Exercise directions -> Say how many lines of the records include the string "that". Nothing else belongs in the answer.

(Collected data)
__________________________________________________
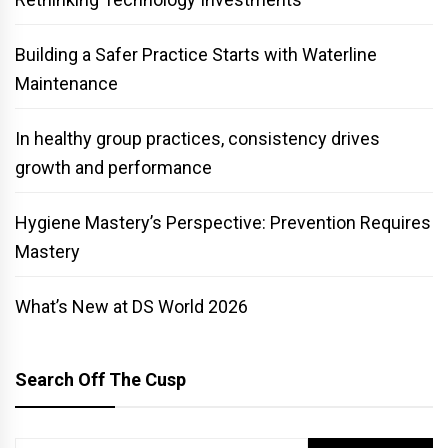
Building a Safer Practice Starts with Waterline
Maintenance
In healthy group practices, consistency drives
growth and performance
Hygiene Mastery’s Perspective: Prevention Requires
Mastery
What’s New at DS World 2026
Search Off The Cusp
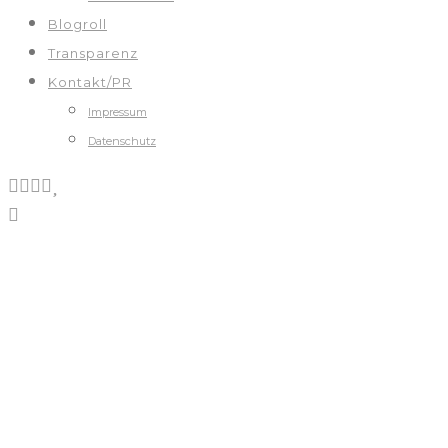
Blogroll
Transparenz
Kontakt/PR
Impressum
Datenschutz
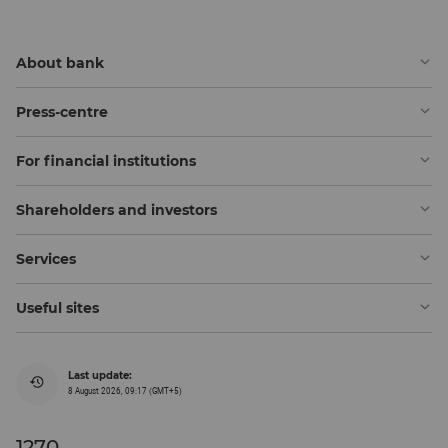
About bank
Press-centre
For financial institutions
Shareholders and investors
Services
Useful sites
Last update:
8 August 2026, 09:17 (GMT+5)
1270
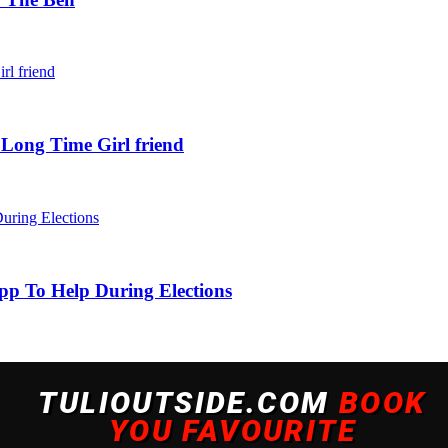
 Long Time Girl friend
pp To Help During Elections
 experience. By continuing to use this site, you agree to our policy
__________________________________________________
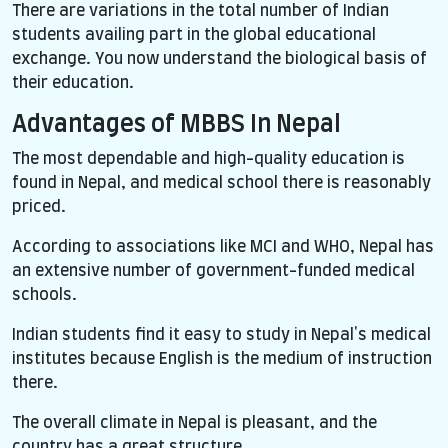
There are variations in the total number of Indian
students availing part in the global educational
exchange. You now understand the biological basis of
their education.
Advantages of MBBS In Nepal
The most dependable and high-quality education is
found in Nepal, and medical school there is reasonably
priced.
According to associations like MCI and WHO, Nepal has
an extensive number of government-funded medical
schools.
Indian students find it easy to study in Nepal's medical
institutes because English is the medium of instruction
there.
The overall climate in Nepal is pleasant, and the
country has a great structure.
__________________________________________________
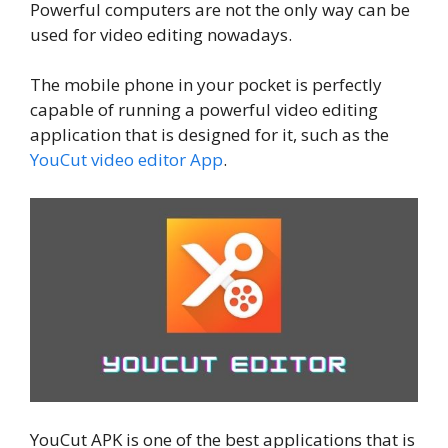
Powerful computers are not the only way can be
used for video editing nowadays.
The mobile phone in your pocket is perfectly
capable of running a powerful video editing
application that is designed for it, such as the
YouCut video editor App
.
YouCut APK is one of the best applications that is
__________________________________________________
Solution for this task -> 2